幽霊となられて六〇〇年が過ぎ、メルさまは亡きクラウスさまのあと、新たなお慕いになる騎士さまをそばに置きました。セオさまは、メルさまにとって心の拠りどころであり、またセオさまもその気持ちはまったくおなじでありましょう。私はそんなおふたりがとても好きであります。……ちょこっとばかり悔しい気分もありますが。

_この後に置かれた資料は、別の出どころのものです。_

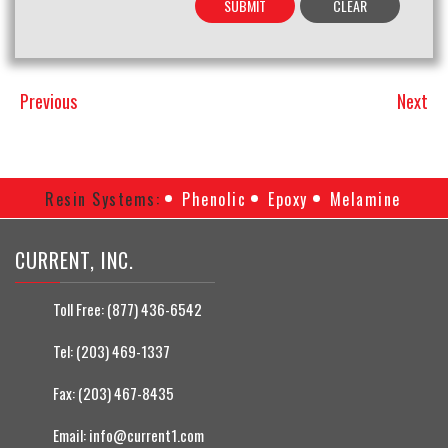
Previous
Next
Previous
Next
Post
Post
Resin Systems:
Phenolic
Epoxy
Melamine
CURRENT, INC.
Toll Free:
(877) 436-6542
Tel:
(203) 469-1337
Fax:
(203) 467-8435
Email:
info@current1.com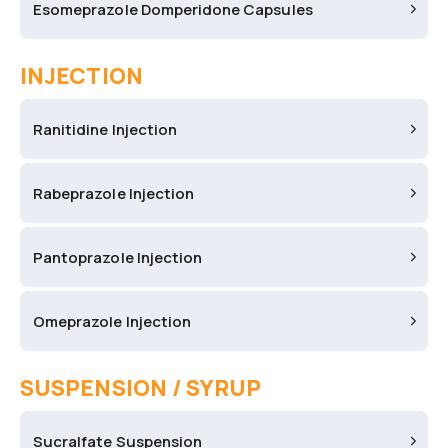
Esomeprazole Domperidone Capsules
INJECTION
Ranitidine Injection
Rabeprazole Injection
Pantoprazole Injection
Omeprazole Injection
SUSPENSION / SYRUP
Sucralfate Suspension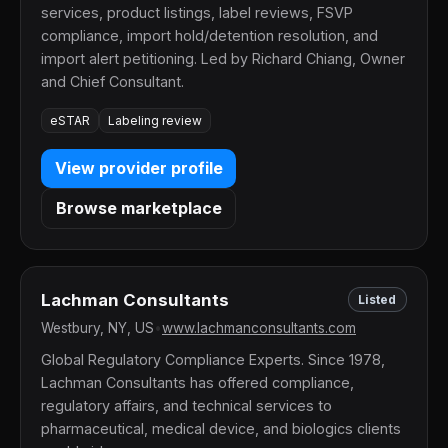
services, product listings, label reviews, FSVP
compliance, import hold/detention resolution, and
import alert petitioning. Led by Richard Chiang, Owner
and Chief Consultant.
eSTAR
Labeling review
View provider profile
Browse marketplace
Lachman Consultants
Listed
Westbury, NY, US
•
www.lachmanconsultants.com
Global Regulatory Compliance Experts. Since 1978,
Lachman Consultants has offered compliance,
regulatory affairs, and technical services to
pharmaceutical, medical device, and biologics clients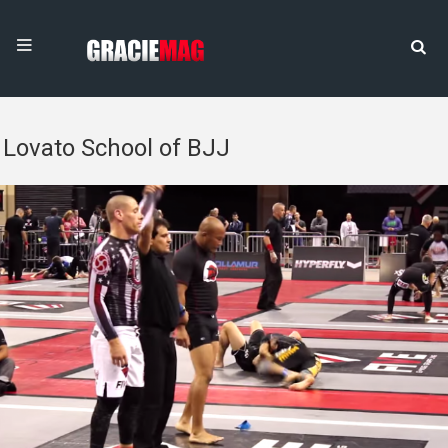
Lovato School of BJJ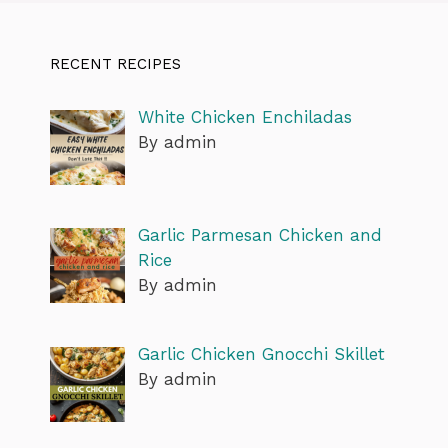
RECENT RECIPES
White Chicken Enchiladas
By admin
Garlic Parmesan Chicken and
Rice
By admin
Garlic Chicken Gnocchi Skillet
By admin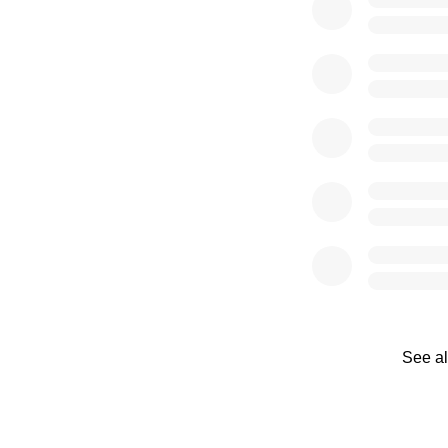
See al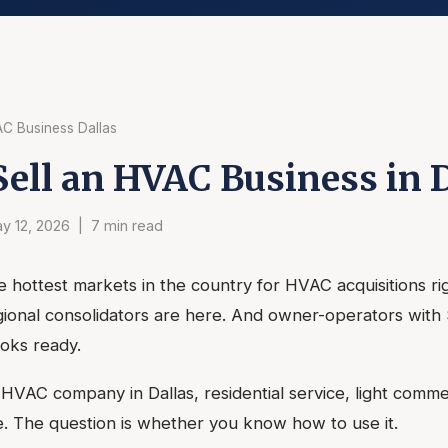
AC Business Dallas
Sell an HVAC Business in 
y 12, 2026 | 7 min read
he hottest markets in the country for HVAC acquisitions ri
egional consolidators are here. And owner-operators with
oks ready.
id HVAC company in Dallas, residential service, light commer
. The question is whether you know how to use it.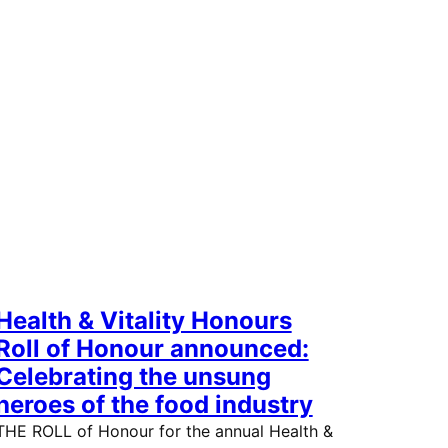
Health & Vitality Honours
Roll of Honour announced:
Celebrating the unsung
heroes of the food industry
THE ROLL of Honour for the annual Health &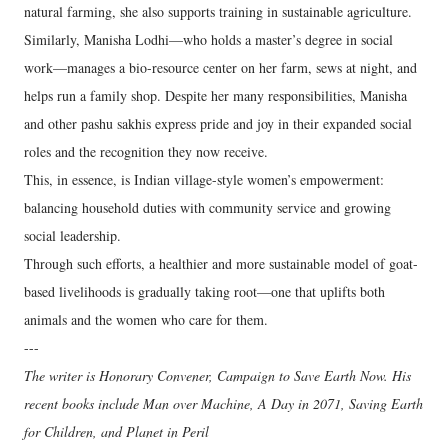
natural farming, she also supports training in sustainable agriculture.
Similarly, Manisha Lodhi—who holds a master’s degree in social
work—manages a bio-resource center on her farm, sews at night, and
helps run a family shop. Despite her many responsibilities, Manisha
and other pashu sakhis express pride and joy in their expanded social
roles and the recognition they now receive.
This, in essence, is Indian village-style women’s empowerment:
balancing household duties with community service and growing
social leadership.
Through such efforts, a healthier and more sustainable model of goat-
based livelihoods is gradually taking root—one that uplifts both
animals and the women who care for them.
---
The writer is Honorary Convener, Campaign to Save Earth Now. His
recent books include Man over Machine, A Day in 2071, Saving Earth
for Children, and Planet in Peril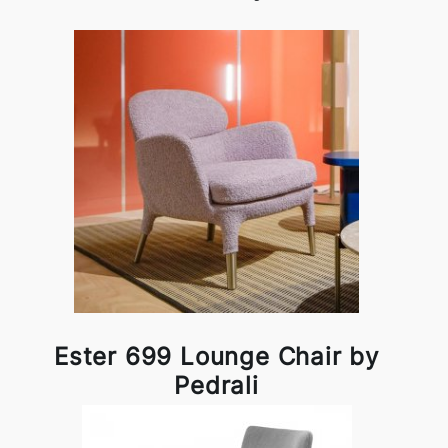
Ester 699 Lounge Chair by
Pedrali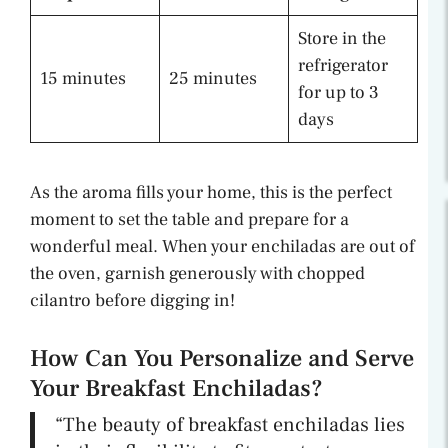
Store in the
refrigerator
15 minutes
25 minutes
for up to 3
days
As the aroma fills your home, this is the perfect
moment to set the table and prepare for a
wonderful meal. When your enchiladas are out of
the oven, garnish generously with chopped
cilantro before digging in!
How Can You Personalize and Serve
Your Breakfast Enchiladas?
“The beauty of breakfast enchiladas lies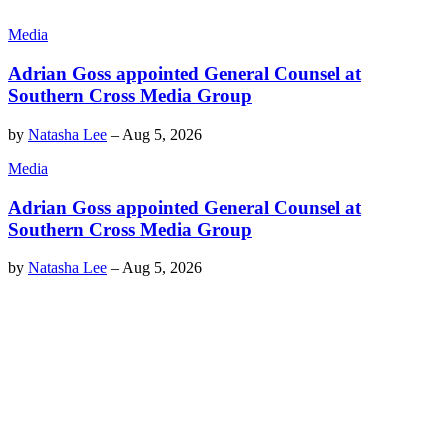
Media
Adrian Goss appointed General Counsel at
Southern Cross Media Group
by
Natasha Lee
–
Aug 5, 2026
Media
Adrian Goss appointed General Counsel at
Southern Cross Media Group
by
Natasha Lee
–
Aug 5, 2026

おおぉっとぉ! いまの私のひと言はお忘れになってください。
……ごほんっ! と、ここまでは、みなさまが把握しておられること。しかしながらみなさまお気づきでしょうか。リメイア城のあれこれや、ほかにもいくつかある、不可思議なものごとを。……ほう、「具体的に挙げてほしい」と? ふむふむ、そうですね。沢山ありますが、たとえば、
――六〇〇年前に廃墟化した荒城なのに、一部で劣化がみられないリメイア城のわけ。
――エギシア国がリメイア王国を突如として攻めた理由。
――メルが好いていた騎士、クラウスはなぜ国を裏切ったのか。
――エギシアを征した巨大国家シュトルグ帝国の、異様な早さの情報網はどのような仕組みなのか。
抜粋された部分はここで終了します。